On 6/25/2017 5:07 PM, Donald Eastlake wrote:
> Hi Magnus,
> Thanks for the extensive review. See my responses below.
> On Thu, Jun 15, 2017 at 1:32 PM, Magnus Westerlund
> <> wrote:
>> Reviewer: Magnus Westerlund
>> Review result: Not Ready
>> Early review of draft-ietf-trill-over-ip-10
>> Reviewer: Magnus Westerlund
>> Review result: Not Ready
>> TSV-ART review comments:
>> I have set this to not ready as there are several issues, some significant that
>> could affect the protocol realization significantly. Some may be me missing
>> things in TRILL, I was not that familiar with it before this review and I have
>> only tried looking up things, not reading the whole earlier specifications. So
>> don't hesitate to push back and provide pointers to things that can resolve
>> issues. The authors and the WG clearly have thought about a lot of issues and
>> dealt with much already.
> OK. Hopefully we can resolve these one way or the other.
> ...
>> TCP Encapsulation issue
>> -----------------------
>> Section 5.6:
>> The TCP encapsulation appear to be missing an delimiter format allowing each
>> individual TRILL packet/payload to be read out of the TCP's byte stream. In
>> other words, a normal implementation has no way of ensuring that the TCP
>> payload starts with the start of a new TRILL payload. Multiple small TRILL
>> payloads may be included in the same TCP payload, and also only parts as TCP is
>> one way of dealing with TRILL packets that are larger than the IP+Encapsulation
>> MTU that actually will work.
>> This comment is based on that there appear to be no length fields included in
>> the TRILL header. The most straight forward delimiter is a 2-byte length field
>> for the TRILL payload to be encapsulated.
> Right. It might also be useful to include some sort of check field, as
> is done in BGP, to detect if you are out of sync in parsing the TCP
> stream.

There is nothing in BGP that ever assumes that TCP write boundaries are
preserved. BGP uses markers and length fields to create message
boundaries in TCP's bytestream. The same is needed here.

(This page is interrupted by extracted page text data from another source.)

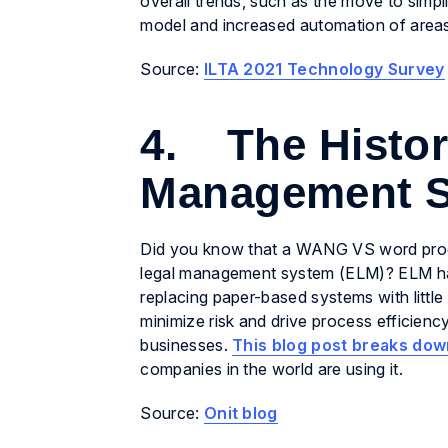
overall trends, such as the move to simpl
model and increased automation of areas 
Source:
ILTA 2021 Technology Survey
4. The History
Management 
Did you know that a WANG VS word proces
legal management system (ELM)? ELM has e
replacing paper-based systems with little
minimize risk and drive process efficiency
businesses.
This blog post breaks dow
companies in the world are using it.
Source:
Onit blog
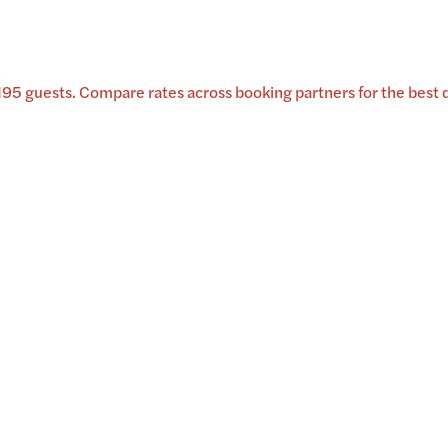
195 guests
.
Compare rates across booking partners for the best d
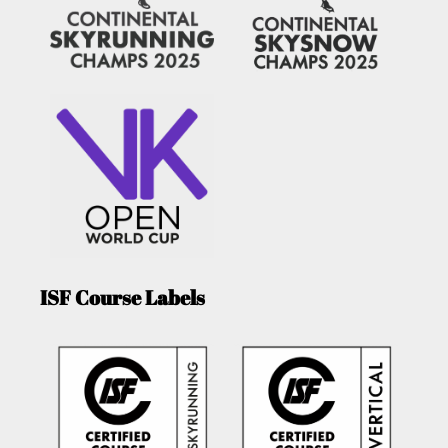
ISF Course Labels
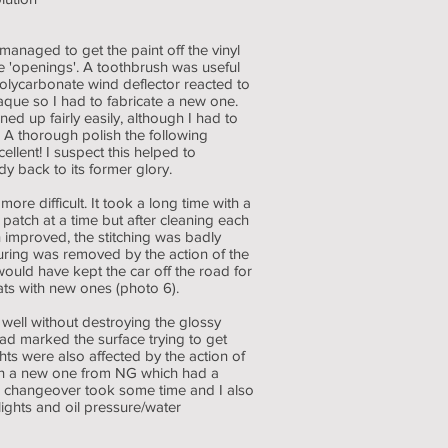
managed to get the paint off the vinyl
 'openings'. A toothbrush was useful
 polycarbonate wind deflector reacted to
que so I had to fabricate a new one.
ed up fairly easily, although I had to
. A thorough polish the following
ellent! I suspect this helped to
 back to its former glory.
e difficult. It took a long time with a
 patch at a time but after cleaning each
 improved, the stitching was badly
uring was removed by the action of the
ould have kept the car off the road for
ats with new ones (photo 6).
well without destroying the glossy
ad marked the surface trying to get
hts were also affected by the action of
with a new one from NG which had a
The changeover took some time and I also
ights and oil pressure/water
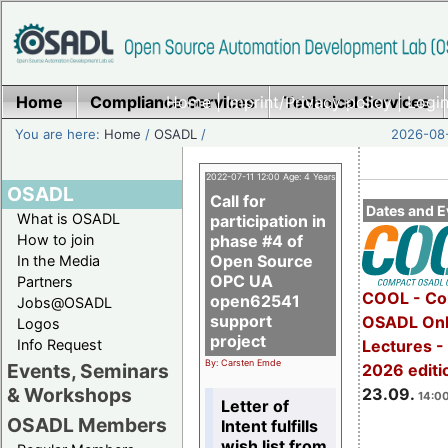
Home
Compliance Services
Home
|
Imprint/Privacy policy
Technical Services
|
Login
You are here:
Home
/
OSADL
/
2026-08-
2022-07-11 12:00 Age: 4 Years
OSADL
Call for
Dates and E
What is OSADL
participation in
How to join
phase #4 of
Open Source
In the Media
OPC UA
Partners
COOL - Co
open62541
Jobs@OSADL
support
OSADL Onl
Logos
project
Info Request
Lectures 
By: Carsten Emde
Events, Seminars
2026 editi
& Workshops
23.09.
14:00
Letter of
OSADL Members
Intent fulfills
wish list from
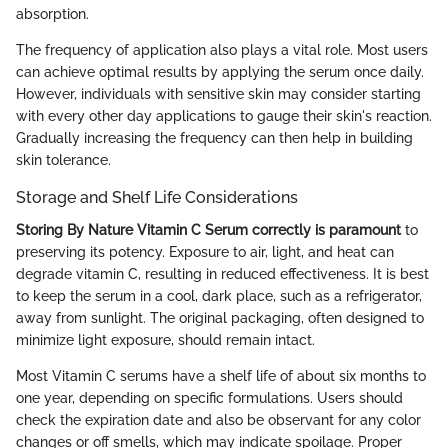
absorption.
The frequency of application also plays a vital role. Most users
can achieve optimal results by applying the serum once daily.
However, individuals with sensitive skin may consider starting
with every other day applications to gauge their skin's reaction.
Gradually increasing the frequency can then help in building
skin tolerance.
Storage and Shelf Life Considerations
Storing By Nature Vitamin C Serum correctly is paramount
to
preserving its potency. Exposure to air, light, and heat can
degrade vitamin C, resulting in reduced effectiveness. It is best
to keep the serum in a cool, dark place, such as a refrigerator,
away from sunlight. The original packaging, often designed to
minimize light exposure, should remain intact.
Most Vitamin C serums have a shelf life of about six months to
one year, depending on specific formulations. Users should
check the expiration date and also be observant for any color
changes or off smells, which may indicate spoilage. Proper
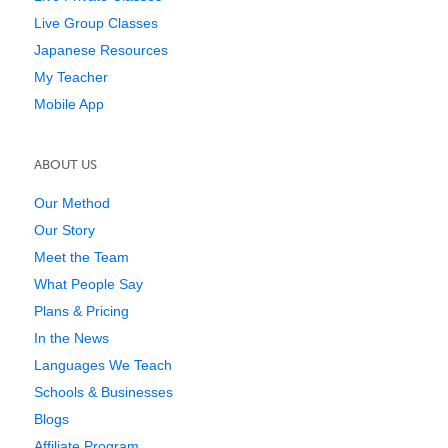
Live Group Classes
Japanese Resources
My Teacher
Mobile App
ABOUT US
Our Method
Our Story
Meet the Team
What People Say
Plans & Pricing
In the News
Languages We Teach
Schools & Businesses
Blogs
Affiliate Program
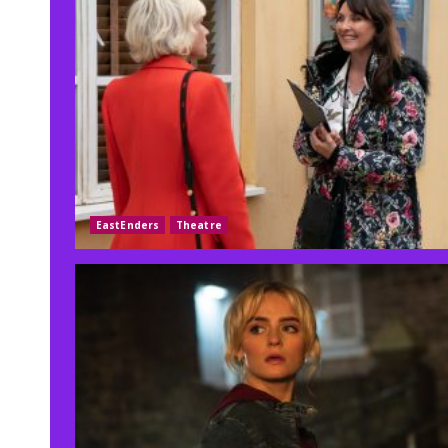
EastEnders
Theatre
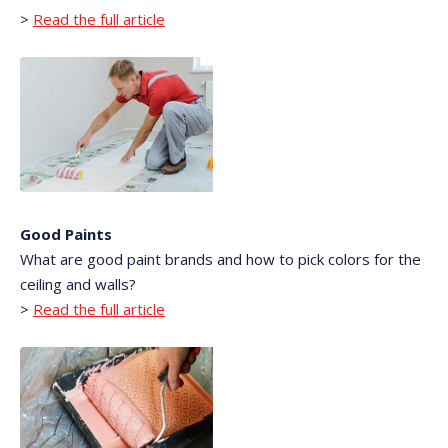
>
Read the full article
Good Paints
What are good paint brands and how to pick colors for the
ceiling and walls?
>
Read the full article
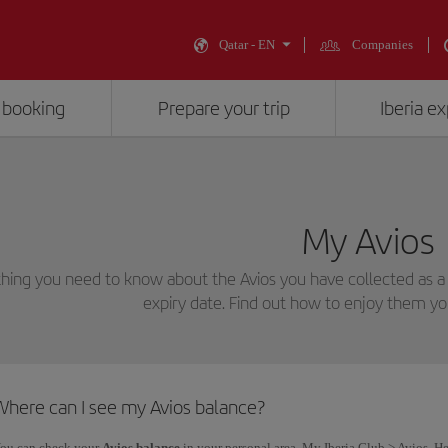
Qatar - EN
Companies
 booking
Prepare your trip
Iberia e
My Avios
hing you need to know about the Avios you have collected as a
expiry date. Find out how to enjoy them yo
Where can I see my Avios balance?
ou can check your
Avios balance
in your personal area, My Iberia Club > Avios. He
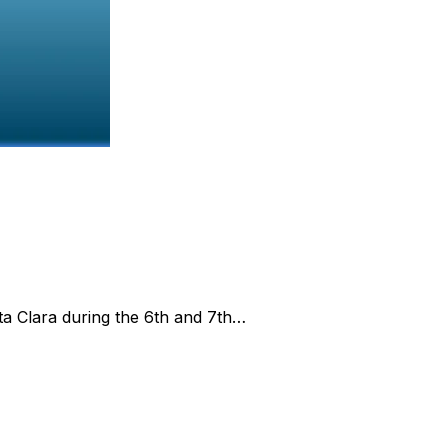
ta Clara during the 6th and 7th…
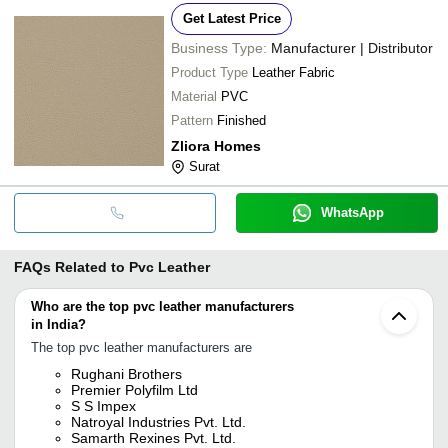
Get Latest Price
Business Type:
Manufacturer | Distributor
Product Type
Leather Fabric
Material
PVC
Pattern
Finished
Zliora Homes
Surat
WhatsApp
FAQs Related to
Pvc Leather
Who are the top pvc leather manufacturers
in India?
The top pvc leather manufacturers are
Rughani Brothers
Premier Polyfilm Ltd
S S Impex
Natroyal Industries Pvt. Ltd.
Samarth Rexines Pvt. Ltd.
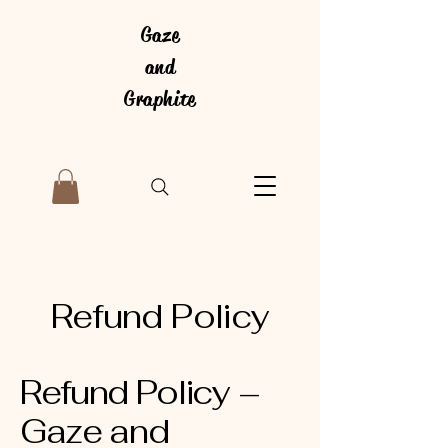
Gaze
and
Graphite
Refund Policy
Refund Policy –
Gaze and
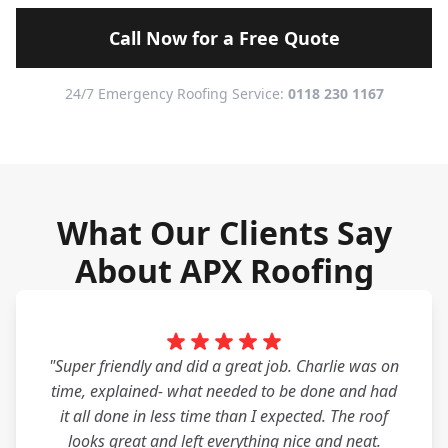
Call Now for a Free Quote
24/7 Emergency Roofing Service:
0118 230 1167
What Our Clients Say
About APX Roofing
"Super friendly and did a great job. Charlie was on
time, explained- what needed to be done and had
it all done in less time than I expected. The roof
looks great and left everything nice and neat.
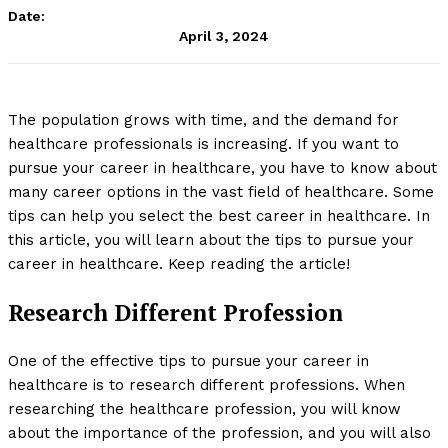
Date:
April 3, 2024
The population grows with time, and the demand for
healthcare professionals is increasing. If you want to
pursue your career in healthcare, you have to know about
many career options in the vast field of healthcare. Some
tips can help you select the best career in healthcare. In
this article, you will learn about the tips to pursue your
career in healthcare. Keep reading the article!
Research Different Profession
One of the effective tips to pursue your career in
healthcare is to research different professions. When
researching the healthcare profession, you will know
about the importance of the profession, and you will also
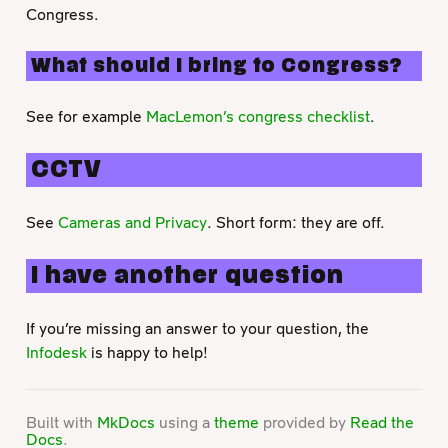
Congress.
What should I bring to Congress?
See for example
MacLemon’s congress checklist
.
CCTV
See
Cameras and Privacy
. Short form: they are off.
I have another question
If you’re missing an answer to your question, the
Infodesk
is happy to help!
Built with
MkDocs
using a
theme
provided by
Read the
Docs
.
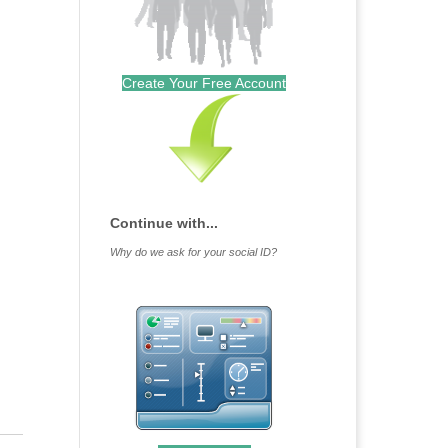
Create Your Free Account
Continue with...
Why do we ask for your social ID?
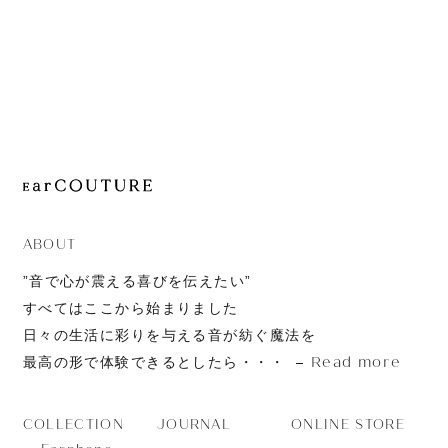
JOURNAL
ABOUT
CONTACT
ABOUT
”音で心が震える喜びを伝えたい”
すべてはここから始まりました
日々の生活に彩りを与える音が紡ぐ魔法を
Read more
最高の形で体験できるとしたら・・・
JOURNAL
ONLINE STORE
COLLECTION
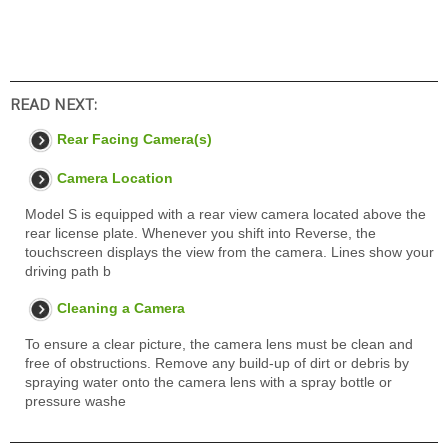
READ NEXT:
Rear Facing Camera(s)
Camera Location
Model S is equipped with a rear view camera located above the
rear license plate. Whenever you shift into Reverse, the
touchscreen displays the view from the camera. Lines show your
driving path b
Cleaning a Camera
To ensure a clear picture, the camera lens must be clean and
free of obstructions. Remove any build-up of dirt or debris by
spraying water onto the camera lens with a spray bottle or
pressure washe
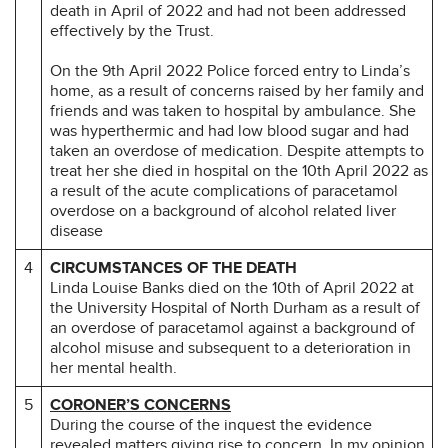
death in April of 2022 and had not been addressed
effectively by the Trust.
On the 9th April 2022 Police forced entry to Linda’s
home, as a result of concerns raised by her family and
friends and was taken to hospital by ambulance. She
was hyperthermic and had low blood sugar and had
taken an overdose of medication. Despite attempts to
treat her she died in hospital on the 10th April 2022 as
a result of the acute complications of paracetamol
overdose on a background of alcohol related liver
disease
4
CIRCUMSTANCES OF THE DEATH
Linda Louise Banks died on the 10th of April 2022 at
the University Hospital of North Durham as a result of
an overdose of paracetamol against a background of
alcohol misuse and subsequent to a deterioration in
her mental health.
5
CORONER’S CONCERNS
During the course of the inquest the evidence
revealed matters giving rise to concern. In my opinion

Note that BGP also never claims to craft TCP packets by 'encapsulating'
a BGP message in a TCP segment. That part of this document needs to be
removed - it not how TCP is ever used.

> Another point is that, while with UDP it seems fine to send packets
> with assorted QoS, you don't want to encourage re-ordering of TCP
> packets in a stream. So if TCP encapsulation is being used,
Again - please, NO. NEVER use this term.

> you want
> to use the same DSCP value for the packets in a particular TCP stream.
Again, this is nonsensical. TCP would set a DSCP for the connection,
never in different ways for individual segments of a connection.

> So, generally, you need to have a TCP connection per priority handling
> category. Mapping the 8 priority levels into a smaller number of
> handling categories is a normal thing to do so you certainly don't
> necessarily need 8 TCP connections. Adding material on this should not
> be too hard.
Perhaps, but please - again, please - omit any mention or implication
that this occurs via encapsulation.

If you want to use TCP, please use it properly.

>> Section 5.6:
>> TCP endpoint requirements. I do wonder if an application like TRILL actual
>> would need to discuss performance impacting implementation choices or
>> limitations. For example use of NAGLE, the requirements on buffer sizes in
>> relation to Bandwidth delay products, as buffer memory in a RBridge will impact
>> performance.
> Well, I'm not sure how deeply this document should get into such
> performance issues. What about just saying something about
> consideration being given to tuning TCP for performance and pointing
> to one or a few other RFCs that talk about this?
Because your use of TCP (even if changed to describe it correctly) isn't
listed in those TCP RFCs.

And it's not so simple - NAGLE helps performance for interactive systems
that use single-byte messages (e.g., telnet) and reduces the number of
outstanding "less than full" segments. When used for encapsulation,
turning NAGLE off is the right thing for multibyte messages (e.g., TRILL
messages) and can avoid the "gathering" delay (200 ms stalls when there
isn't enough source data - i.e., incoming TRILL packets - to keep up
with the outgoing segments), but could also generate a large number of
small segments (which can interfere with segment-based congestion
control, vs. ABC).

Unless you want a very poorly performing result, *THIS* is what you need
to drill down into.